I think I have the same issue after upgrading my RPi5 up to last Raspbian with all simple default settings. Thats happens only when a lot of transfer via CAN bus
Linux dev 6.12.47+rpt-rpi-v8 #1 SMP PREEMPT Debian 1:6.12.47-1+rpt1 (2025-09-16) aarch64 GNU/Linux
PRETTY_NAME="Raspbian GNU/Linux 13 (trixie)"
NAME="Raspbian GNU/Linux"
VERSION_ID="13"
VERSION="13 (trixie)"
VERSION_CODENAME=trixie
DEBIAN_VERSION_FULL=13.1
Seems like I found the problem. I have background task with broadcasting a simple CAN-bus message every 200ms. And it cause this issue when starts another one thread with ISO-TP messaging...
Here is my code which do broadcasting and bus off
broadcast_process = multiprocessing.Process(target=start_can_broadcast_manager)
broadcast_process.start()
def start_can_broadcast_manager():
"""Broadcast VIN messages every second on all CAN interfaces (without BCM)."""

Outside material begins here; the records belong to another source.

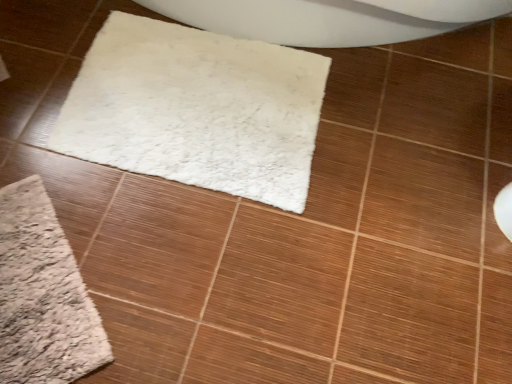 Where is `free location to the left of white fluffy mat at center`? Image resolution: width=512 pixels, height=384 pixels. free location to the left of white fluffy mat at center is located at coordinates (48, 75). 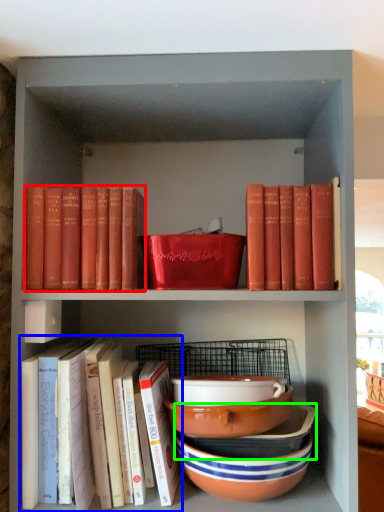 Question: Which object is the farthest from book (highlighted by a red box)? Choose among these: book (highlighted by a blue box) or bowl (highlighted by a green box).

Choices:
 (A) book
 (B) bowl

Answer: (B) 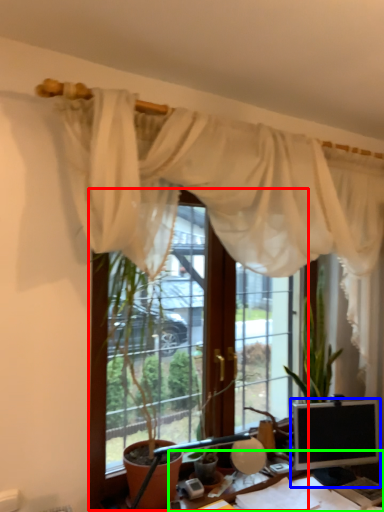 Question: Which object is the farthest from window (highlighted by a red box)? Choose among these: computer monitor (highlighted by a blue box) or desk (highlighted by a green box).

Choices:
 (A) computer monitor
 (B) desk

Answer: (A) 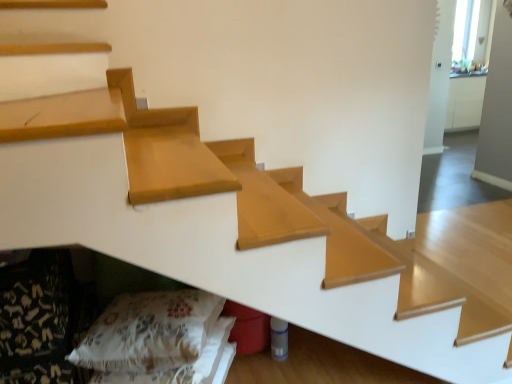 What do you see at coordinates (149, 331) in the screenshot? Image resolution: width=512 pixels, height=384 pixels. I see `floral fabric pillow at lower left` at bounding box center [149, 331].

This screenshot has height=384, width=512. In order to click on floral fabric pillow at lower left in this screenshot , I will do `click(149, 331)`.

Identify the location of floral fabric pillow at lower left. The width and height of the screenshot is (512, 384). (149, 331). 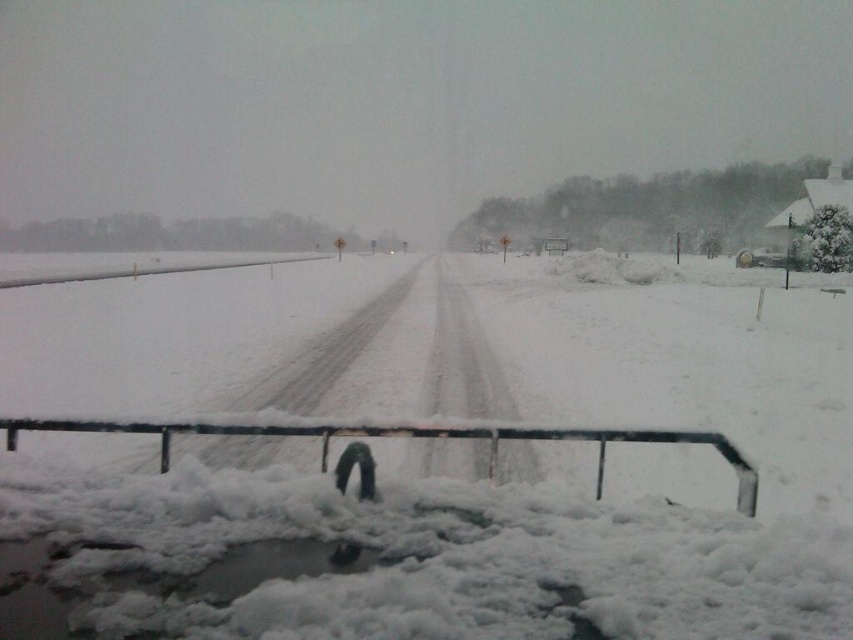 You are a snowplow driver who needs to clear the road. You see the white fluffy snow at center and the black metal rail at center. Which one should you avoid hitting with your plow to prevent damage?

You should avoid hitting the black metal rail at center because it is a solid structure, while the white fluffy snow at center is soft and can be plowed safely.

You are a delivery driver planning to drive along the snowy road. You notice two rails, the black metal rail at center and the white matte rail at left. Which rail is narrower in width?

The black metal rail at center is narrower in width than the white matte rail at left.

You are standing at the bottom left corner of the snowy road and want to walk towards the distant end. There are two points marked on the road. Which point would you reach first as you walk forward? The points are point (74, 486) and point (602, 445).

You would reach point (74, 486) first because it is in front of point (602, 445) along the road. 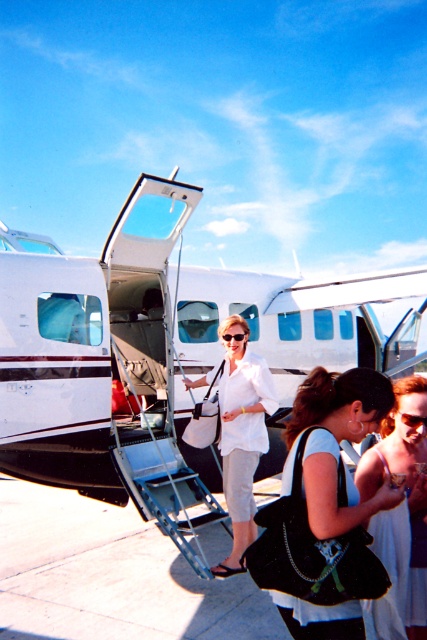 Question: Does white matte airplane at center appear on the left side of velvet black purse at center?

Choices:
 (A) no
 (B) yes

Answer: (B)

Question: Does concrete tarmac at lower center come behind white fabric dress at center?

Choices:
 (A) no
 (B) yes

Answer: (B)

Question: Is white matte airplane at center thinner than concrete tarmac at lower center?

Choices:
 (A) yes
 (B) no

Answer: (A)

Question: Estimate the real-world distances between objects in this image. Which object is farther from the white fabric dress at center?

Choices:
 (A) white matte skirt at center
 (B) velvet black purse at center
 (C) white matte airplane at center

Answer: (C)

Question: Among these points, which one is nearest to the camera?

Choices:
 (A) pos(67,618)
 (B) pos(327,618)
 (C) pos(96,387)
 (D) pos(394,548)

Answer: (B)

Question: Which of the following is the closest to the observer?

Choices:
 (A) (388, 627)
 (B) (160, 269)
 (C) (50, 588)

Answer: (A) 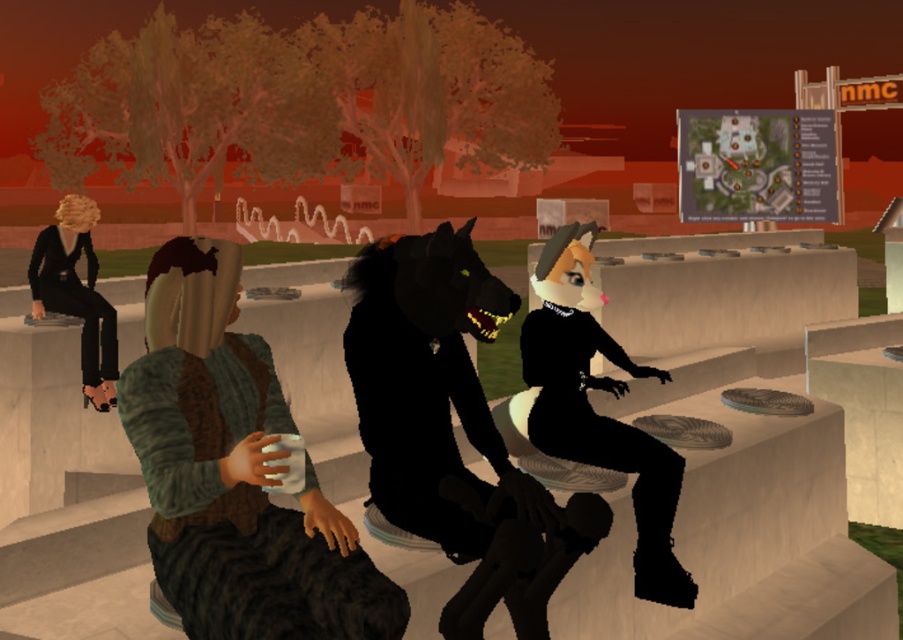 You are a character in this scene and want to hand a treat to both the black matte wolf at center and the black matte cat at center. Which one should you approach first to reach them without moving around the stone structure?

You should approach the black matte wolf at center first since it is closer to you than the black matte cat at center, so you can reach it without needing to move around the stone structure.

You are a game developer designing a new level where the black matte cat at center and the shiny black fur at center must be placed on a narrow platform. Which of the two requires a wider space to accommodate its width?

The black matte cat at center requires a wider space since its width surpasses that of the shiny black fur at center.

You are navigating a virtual environment and need to locate the black matte wolf at center. Based on the coordinates provided in the scene description, can you determine its position relative to the other characters?

The black matte wolf at center is located at coordinates point (430, 385), which places it centrally among the characters on the tiered stone structure.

vin_hex = bytes(ecu_config.get_vin(), 'ascii')
msg1 = can.Message(
arbitration_id=0x666,
data=[0x00, vin_hex[0], vin_hex[1], vin_hex[2], vin_hex[3], vin_hex[4], vin_hex[5], vin_hex[6]],
is_extended_id=False,
)
msg2 = can.Message(
arbitration_id=0x666,
data=[0x01, vin_hex[7], vin_hex[8], vin_hex[9], vin_hex[10], vin_hex[11], vin_hex[12], vin_hex[13]],
is_extended_id=False,
)
msg3 = can.Message(
arbitration_id=0x666,
data=[0x02, vin_hex[14], vin_hex[15], vin_hex[16], 0x00, 0x00, 0x00, 0x00],
is_extended_id=False,
)
can_interfaces = ["can0", "can1", "can2"]
buses = []
# Open all CAN interfaces
for iface in can_interfaces:
try:
bus = can.interface.Bus(channel=iface, bustype="socketcan")
buses.append(bus)
logger_app.logger.info(f"Opened CAN interface: {iface}")
except Exception as e:
logger_app.logger.error(f"Failed to open CAN {iface}: {e}")
try:
while True:
for bus in buses:
try:
bus.send(msg1)
bus.send(msg2)
bus.send(msg3)
except Exception as e:
logger_app.logger.warning(f"Failed to send on {bus.channel_info}: {e}")
time.sleep(1)
except KeyboardInterrupt:
logger_app.logger.info("Broadcast manager stopped by user.")
finally:
for bus in buses:
bus.shutdown()
logger_app.logger.info("All CAN interfaces closed.")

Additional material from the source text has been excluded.